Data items
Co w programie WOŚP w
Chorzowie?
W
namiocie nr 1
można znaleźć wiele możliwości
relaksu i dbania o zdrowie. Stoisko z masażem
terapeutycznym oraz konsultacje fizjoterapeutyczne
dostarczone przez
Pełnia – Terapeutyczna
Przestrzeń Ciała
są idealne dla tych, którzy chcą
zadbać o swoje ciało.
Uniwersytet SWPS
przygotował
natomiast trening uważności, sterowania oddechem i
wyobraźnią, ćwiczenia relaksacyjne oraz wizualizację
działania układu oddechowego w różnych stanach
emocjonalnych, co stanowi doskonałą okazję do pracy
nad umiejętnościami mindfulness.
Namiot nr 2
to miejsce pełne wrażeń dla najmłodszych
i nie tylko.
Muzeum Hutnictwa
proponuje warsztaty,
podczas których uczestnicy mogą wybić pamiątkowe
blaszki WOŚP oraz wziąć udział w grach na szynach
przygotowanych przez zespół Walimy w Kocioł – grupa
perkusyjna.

---

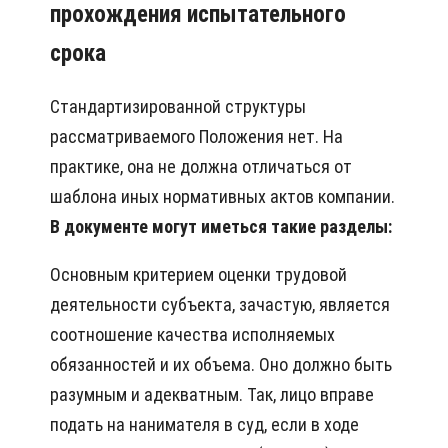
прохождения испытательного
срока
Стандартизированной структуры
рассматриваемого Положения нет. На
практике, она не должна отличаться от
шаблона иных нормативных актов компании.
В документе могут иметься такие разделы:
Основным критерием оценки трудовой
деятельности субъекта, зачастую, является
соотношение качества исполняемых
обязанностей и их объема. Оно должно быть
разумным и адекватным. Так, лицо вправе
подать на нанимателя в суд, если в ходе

* _TASK GOAL_: Show a copy of each line from the records above in which the string "WOŚP" occurs.

* _ANSWER TO THE PROBLEM_:
Co w programie WOŚP w
blaszki WOŚP oraz wziąć udział w grach na szynach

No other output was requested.